Dice el refrán que lo primero que se pudre del pescado es la cabeza –o algo así– y también que es lo primero que huele.
El descontrol de la última semana en Cataluña ha sido pródigo en vídeos en los que jóvenes dan buena y nutrida muestra de ello. Tantos, que es abrir la boca y sólo esperar a ver qué clase de serpiente o de unicornio rosa nos van a regalar.
Está el que considera a sus padres –fascistas– algo así como una plaga que infesta Cataluña y que hay que erradicar (un consejo: dejen de pagarle la factura del móvil, así, como primera providencia). La que habla de fuga de cerebros porque el suyo –muy notable, ha estudiado una ingeniería– corre el riesgo de irse de Cataluña si no se declara la independencia pero ya. Los que en su infinita sabiduría abominan de la Constitución del 78 porque es más antigua que Franco –el Pleistoceno, o eso–. Los que –pasamontañas mediante– afirman ante los periodistas que no son violentos, mientras sujetan en la mano un adoquín, o los que, más sutiles, afirman que no lo son –después de haberlo lanzado a los policías– porque agredir a las “fuerzas del Estado”, es sólo autodefensa. Los que se hacen selfies con morritos ante las barricadas en llamas. Los pijos que luchan contra el capitalismo robando móviles y televisores de pantalla planta ultra mega caros.
Embriones de terroristas –o eclosionados ya–, fieles creyentes del argumentario de la Asociación del Rifle y de toda la farfolla anticapitalista de plumífero Moncler. Presos de la frustración de una república que no llega, que al parecer era una broma pero que sus mayores les hicieron creer que iba en serio y ahora no entienden porqué aún no.
Adolescentes, rehenes de un pensamiento adolescente, con dirigentes adolescentes que ni quieren asumir las consecuencias de sus actos, ni creen que deban hacerlo, ni piensan que esas consecuencias deban existir.
Cuando se es joven toca ser revolucionario, oponerte al poder, a tus padres, a lo que sea. Pero la juventud que tira piedras e incendia la calle, sigue los dictados de los que mandan, nadan a favor de la corriente y se creen que no.
Han perdido toda capacidad de crítica, todo pensamiento propio y están alienados pero no lo saben. Porque no sólo les han adoctrinado desde pequeños. Les han hurtado la libertad de pensamiento, el sentido crítico, el de la realidad, el del compromiso, porque les querían peones y lo han conseguido. Por eso, por si acaso, les han hecho creer que son pequeños dioses, invencibles e irresponsables siempre que estén en el lado correcto.
Tanto es así, que no entienden que la verdadera gesta está del lado de los que se oponen a ellos. Que los verdaderos antisistema son los que exigen poder estudiar en su universidad sin que cuatro matones encapuchados se lo impidan.

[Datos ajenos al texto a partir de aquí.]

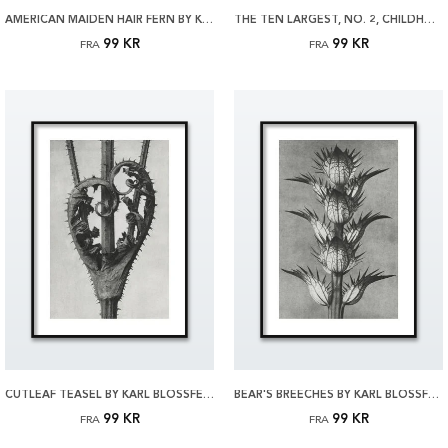
AMERICAN MAIDEN HAIR FERN BY KARL BLOSSFELDT PLAKAT
THE TEN LARGEST, NO. 2, CHILDHOOD BY HILMA AF KLINT PLAKAT
99 KR
99 KR
FRA
FRA
CUTLEAF TEASEL BY KARL BLOSSFELDT PLAKAT
BEAR'S BREECHES BY KARL BLOSSFELDT PLAKAT
99 KR
99 KR
FRA
FRA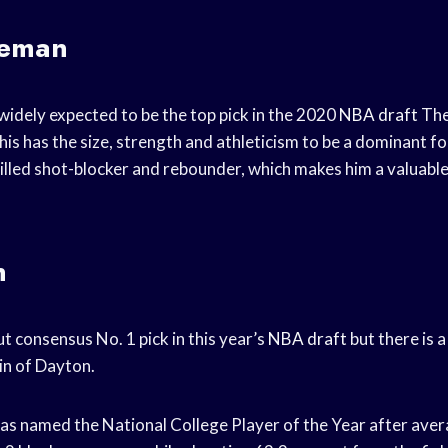
seman
idely expected to be the top pick in the 2020
NBA draft
The
s has the size, strength and athleticism to be a dominant fo
skilled shot-blocker and rebounder, which makes him a valuabl
n
ut consensus No. 1 pick in this year’s
NBA draft
but there is 
in of Dayton.
s named the National College Player of the Year after avera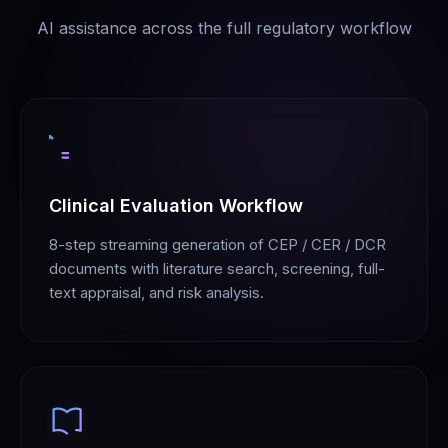
AI assistance across the full regulatory workflow
Clinical Evaluation Workflow
8-step streaming generation of CEP / CER / DCR
documents with literature search, screening, full-
text appraisal, and risk analysis.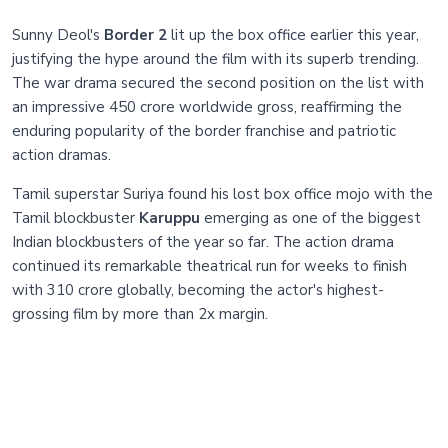
Sunny Deol's
Border 2
lit up the box office earlier this year,
justifying the hype around the film with its superb trending.
The war drama secured the second position on the list with
an impressive 450 crore worldwide gross, reaffirming the
enduring popularity of the border franchise and patriotic
action dramas.
Tamil superstar Suriya found his lost box office mojo with the
Tamil blockbuster
Karuppu
emerging as one of the biggest
Indian blockbusters of the year so far. The action drama
continued its remarkable theatrical run for weeks to finish
with 310 crore globally, becoming the actor's highest-
grossing film by more than 2x margin.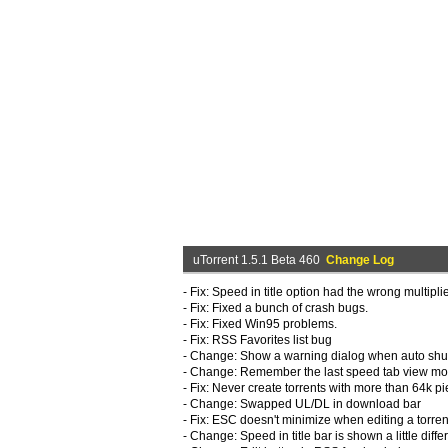
uTorrent 1.5.1 Beta 460
Change Log
- Fix: Speed in title option had the wrong multipli
- Fix: Fixed a bunch of crash bugs.
- Fix: Fixed Win95 problems.
- Fix: RSS Favorites list bug
- Change: Show a warning dialog when auto shu
- Change: Remember the last speed tab view m
- Fix: Never create torrents with more than 64k pi
- Change: Swapped UL/DL in download bar
- Fix: ESC doesn't minimize when editing a torren
- Change: Speed in title bar is shown a little diffe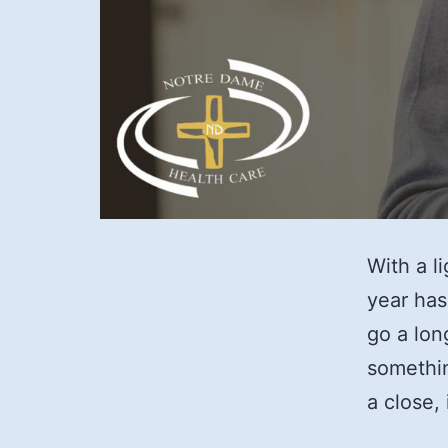
With a l
year has
go a lon
somethin
a close,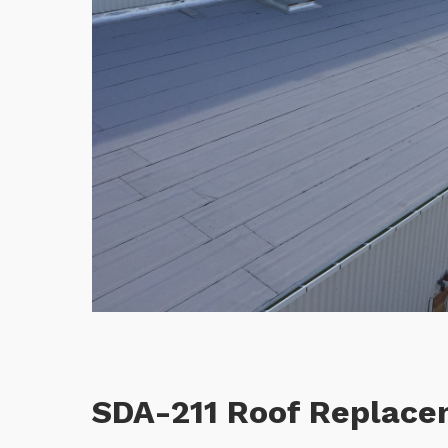
SDA-211 Roof Replac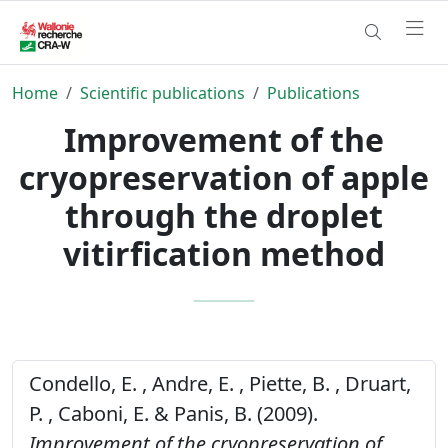
Home
Scientific publications
Publications
Improvement of the
cryopreservation of apple
through the droplet
vitirfication method
Condello, E. , Andre, E. , Piette, B. , Druart,
P. , Caboni, E. & Panis, B. (2009).
Improvement of the cryopreservation of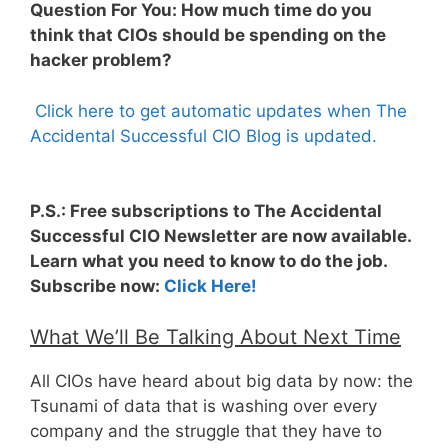
Question For You: How much time do you
think that CIOs should be spending on the
hacker problem?
Click here to get automatic updates when The
Accidental Successful CIO Blog is updated.
P.S.: Free subscriptions to The Accidental
Successful CIO Newsletter are now available.
Learn what you need to know to do the job.
Subscribe now:
Click Here!
What We’ll Be Talking About Next Time
All CIOs have heard about big data by now: the
Tsunami of data that is washing over every
company and the struggle that they have to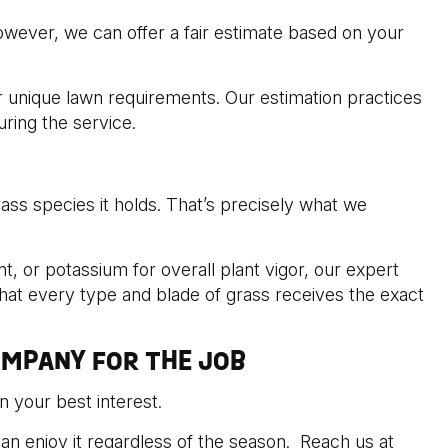
wever, we can offer a fair estimate based on your
ur unique lawn requirements. Our estimation practices
uring the service.
grass species it holds. That’s precisely what we
 or potassium for overall plant vigor, our expert
hat every type and blade of grass receives the exact
OMPANY FOR THE JOB
n your best interest.
an enjoy it regardless of the season. Reach us at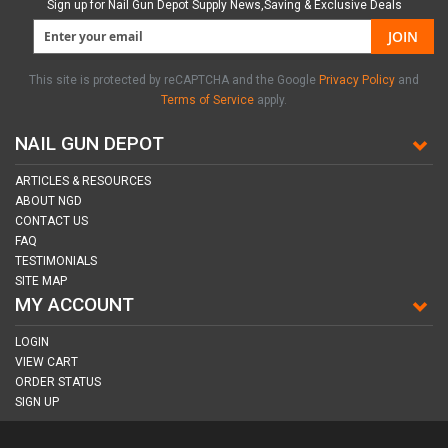
Sign up for Nail Gun Depot Supply News,Saving & Exclusive Deals
JOIN
This site is protected by reCAPTCHA and the Google
Privacy Policy
and
Terms of Service
apply.
NAIL GUN DEPOT
ARTICLES & RESOURCES
ABOUT NGD
CONTACT US
FAQ
TESTIMONIALS
SITE MAP
MY ACCOUNT
LOGIN
VIEW CART
ORDER STATUS
SIGN UP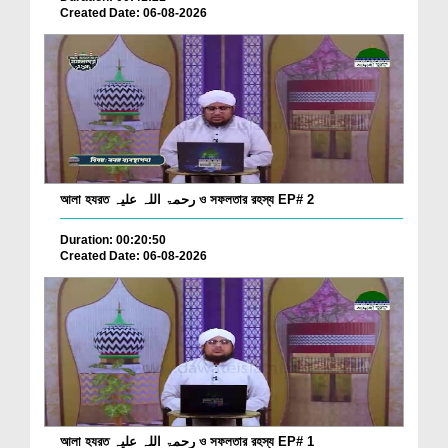
Created Date: 06-08-2026
আলা হযরত رحمۃ اللہ علیہ ও সফলতার রহস্য EP# 2
Duration: 00:20:50
Created Date: 06-08-2026
আলা হযরত رحمۃ اللہ علیہ ও সফলতার রহস্য EP# 1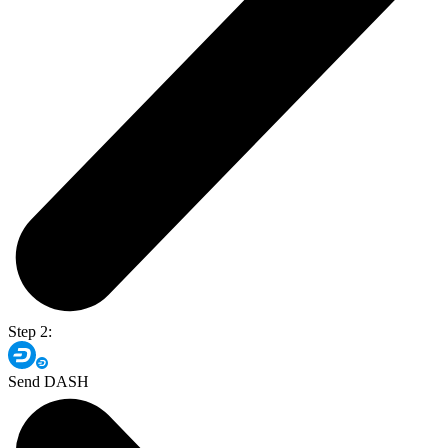
Step 2:
Send DASH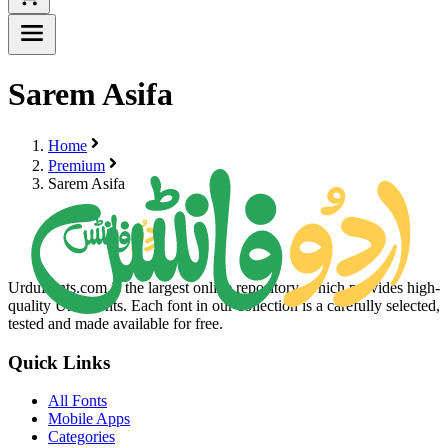
Sarem Asifa
Home
Premium
Sarem Asifa
UrduFonts.com is the largest online repository, which provides high-
quality Urdu fonts. Each font in our collection is a carefully selected,
tested and made available for free.
Quick Links
All Fonts
Mobile Apps
Categories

Los que piensan que la huelga merma sus oportunidades de futuro. Los que expresan su opinión sabiendo lo que se juegan –y aun así, lo hacen–. Los que quieren ir a trabajar porque no tienen unos padres que les paguen las facturas –o no quieren que se las paguen– y cuando arde el mobiliario de la terraza del bar en el que trabajan, piensan que mal rayo parta a estos niñatos que no comprometen nada suyo, y que a currar los ponían a ver si se les iba toda la tontería.
Los que pese a estar del lado del poder –del independentismo– no justifican la violencia, predican con el ejemplo y son capaces de pensar que quizás no toda la razón esté de su lado.
Y al final de todo eso está el pescado que ha empezado a pudrirse por la cabeza, aquello que sustenta cualquier sociedad libre y próspera: la Educación.
Esa que está fuera de agenda en esta nueva campaña electoral. Eso que precisa de una reforma inaplazable y estando en la raíz de casi todo, se ha convertido en invisible.